Tuesday, 16 December 2014: 4:30 PM
Xianlong Wang1,2 and Taku Tsuchiya1,2, (1)Ehime University, Matsuyama, Japan, (2)Earth-Life Science Institute, Tokyo Institute of Technology, Tokyo, Japan
To better understand the Earth’s lower mantle (LM), thermodynamic properties (TDPs) of LM minerals should be illustrated clearly. We have so far reported the TDPs of Fe (and Al)-bearing MgO, MgSiO3 bridgmanite (Br) and post bridgmanite [1-5] by using the internally consistent LSDA+U method and the lattice dynamics method. In this work, two spin states, the high (HS) and low spin (LS) state, and several possible distribution configurations are considered in the LM pressure range. For Fe incorporated in Br, only Fe3+ at the Si site undergoes a HS to LS transition. However, this is suppressed by Al incorporation, because Al3+ prefers the Si site and attracts HS Fe3+ at the adjacent Mg site forming Fe3+-Al3+ pair. Br with geophysically relevant 6.25 mol% Fe2+ or Fe3+-Al3+ pair is found vibrationally stable. Incorporation of these elements increases the Br volume a little but gives marginal effects on the TDPs.

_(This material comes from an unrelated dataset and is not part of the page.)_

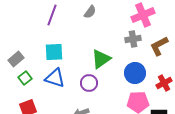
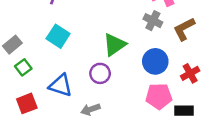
gray cross: (133, 39) -> (153, 21), turned 35
cyan square: (54, 52) -> (58, 36), turned 36
blue triangle: (55, 78) -> (60, 85), moved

Simulated densities, adiabatic bulk moduli, and bulk sound velocities of possible LM mineral aggregations show that a composition close to pyrolite with (Mg,Fe3+)(Si,Al3+)O3 Br is accountable for the reference Earth model, while Fe2+-bearing Br instead gives unignorable disagreements in deeper part. Neither Si-richer nor Si-poorer composition improves the disagreements. This indicates that Fe in LM bridgmanite should predominantly be ferric acquiring the HS state, and pyrolitic composition with (Mg,Fe3+)(Si,Al3+)O3 Br is a reasonable LM model.


[1] A. Metsue, and T. Tsuchiya, J. Geophys. Res. 116, B08207 (2011).

[2] A. Metsue, and T. Tsuchiya, Geophys. J. Int. 190, 310 (2012).

[3] H. Fukui, T. Tsuchiya, and A. Q. R. Baron, J. Geophys. Res. 117, B12202 (2012).

[4] T. Tsuchiya, and X. Wang, J. Geophys. 118, 83 (2013).

[5] X. Wang, and T. Tsuchiya, under reviewing.